Happy Valley, Dec. 5
It's the holidays! Time to gather loved ones, get a little reflective, maybe watch some football, and, um, revisit the awful sex-abuse scandal that brought shock and disgrace to Penn State. Berkeley-raised doc-maker Amir Bar-Lev, previously of The Tillman Story, doesn't shy away from sensational controversies. What he does is dig into them, seeking humanity and shades of gray. Here that involves the hazards of uncritical sports-culture obsession.
Zero Motivation, Dec. 12
The genre of Israeli military comedies — and it is a genre, albeit an obscure one — gets new life from Tayla Lavie's debut film about two female soldiers struggling with boredom in a remote desert outpost, and their superior officer, who just wants her career to go somewhere.
The Imitation Game, Dec. 12
After breaking Nazi codes and basically winning World War II, British mathematician Alan Turing pretty much invented the computer and modern-day artificial intelligence.
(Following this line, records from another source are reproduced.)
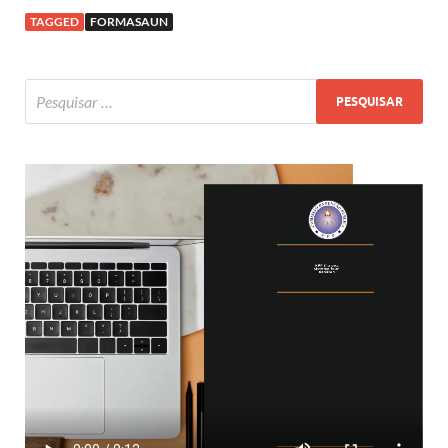
TAGGED
FORMASAUN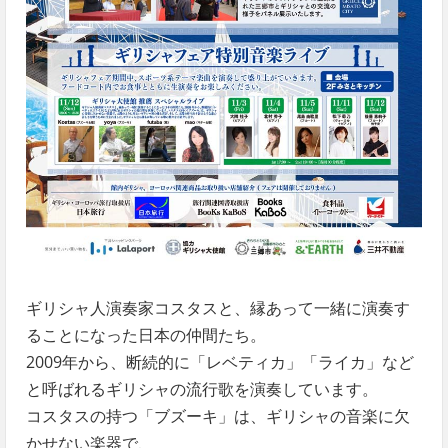
ギリシャ人演奏家コスタスと、縁あって一緒に演奏す
ることになった日本の仲間たち。
2009年から、断続的に「レベティカ」「ライカ」など
と呼ばれるギリシャの流行歌を演奏しています。
コスタスの持つ「ブズーキ」は、ギリシャの音楽に欠
かせない楽器で、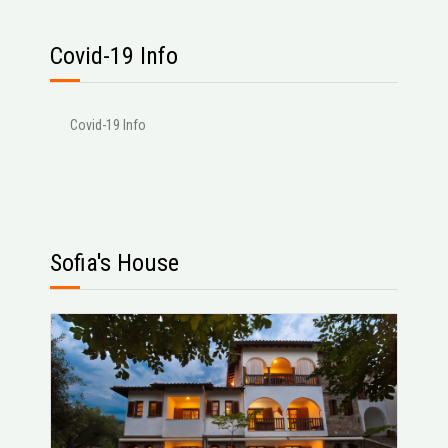
Covid-19 Info
Covid-19 Info
Sofia's House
Then he was chemically castrated for being gay, and poisoned to death with cyanide — either murder or suicide, depending on who you ask. Last year the Queen granted Turing a posthumous pardon, but nothing really says "we're sorry" like Benedict Cumberbatch playing him in a posh, Oscar-hungry historical thriller.
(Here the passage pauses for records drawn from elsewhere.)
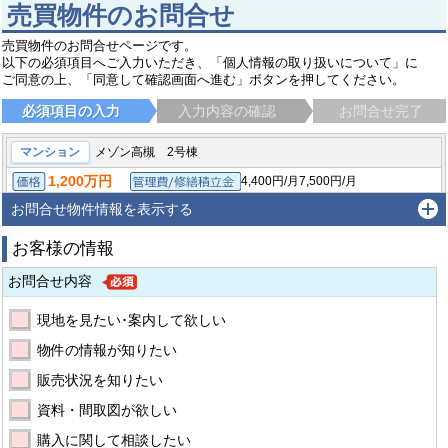
売買物件のお問合せ
売買物件のお問合せページです。
以下の必須項目へご入力いただき、「個人情報の取り扱いについて」に
ご同意の上、「同意して確認画面へ進む」ボタンを押してください。
必須項目の入力
入力内容の確認
お問合せ完了
マンション
メゾン高槻 2号棟
1,200万円
4,400円/月
7,500円/月
価格
管理費/修繕積立金
/
51.19㎡（壁芯）
約15.48坪
1LDK
面積（専有・建物）
間取り
お問合せ物件情報を表示する
1972年10月
築年月
お客様の情報
高槻市真上町５丁目
東海道・山陽本線 高槻駅 バス7分 バス停：緑が丘 バス停徒歩8分
お問合せ内容
現地を見たい･案内して欲しい
物件の情報が知りたい
販売状況を知りたい
資料・間取図が欲しい
購入に関して相談したい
The Hobbit: The Battle of the Five Armies, Dec. 17
Sure, it's the third part of an overlong adaptation of a children's book, but that's how blockbusters work now, so, whatever. The real warning sign is that subtitle, which makes the film sound sleep-inducing. Martin Freeman is always good, but you might want to smuggle in a pillow just in case.
National Gallery, Dec. 19
Last seen in these parts with the lauded At Berkeley, documentary grandmaster Frederick Wiseman now delves into one of the world's greatest museums, a London institution housing seven centuries' worth of art and several individuals responsible for keeping it freely available for public observation.
Annie, Dec. 19
Obviously Hollywood loves comics, and musical theater, and rebooting (aka cashing in on) old stuff. So who are we to resist a movie based on a comic, and a musical, when it's produced by Jay-Z and Will Smith, stars Quvenzhané Wallis and Jamie Foxx, and is about a headstrong orphan girl and a billionaire industrialist?
The Interview, Dec. 24
The new James Franco and Seth Rogen comedy has the unique no-such-thing-as-bad-publicity advantage of being described by the government of North Korea as an act of terrorism. Is that why a recent sneak preview screening at the Castro Theatre was securitized to within an inch of its life? Is it why North Korea is threatening more nuclear tests?
Into the Woods, Dec. 25
Its drab color palette notwithstanding, this adaptation of Stephen Sondheim's storybook mashup musical appears to contain that all-important element lacking from so many modern fairy tale movies: fun. Remember when "fun" was a thing, before fantasy movies had to be all dark and gritty to appeal to boys?
Big Eyes, Dec. 25
Tim Burton's stock has dropped over the decades as he's gone from a daringly inventive upstart in the '80s to the current purveyor of big-budget schlock. (See also: Sam Raimi.) But redemption may be found in this biopic written by Scott Alexander and Larry Karaszewski, the scribes of Burton's 1994 masterpiece Ed Wood.
Mr. Turner, Dec. 25
Mike Leigh directs Timothy Spall as the prolific 19th-century English painter J.M.W. Turner, whose work became a sublime segue from Romantic landscapes to Modernist abstractions, and whose life was full of gropes and grunts. (Stay tuned for our interview with Spall at sfweekly.com.)
Inherent Vice, Jan. 9ish
The first Thomas Pynchon book ever to become a movie goes all out and becomes a Paul Thomas Anderson movie — a zany, many-sided detective story starring a spectacularly mutton-chopped Joaquin Phoenix!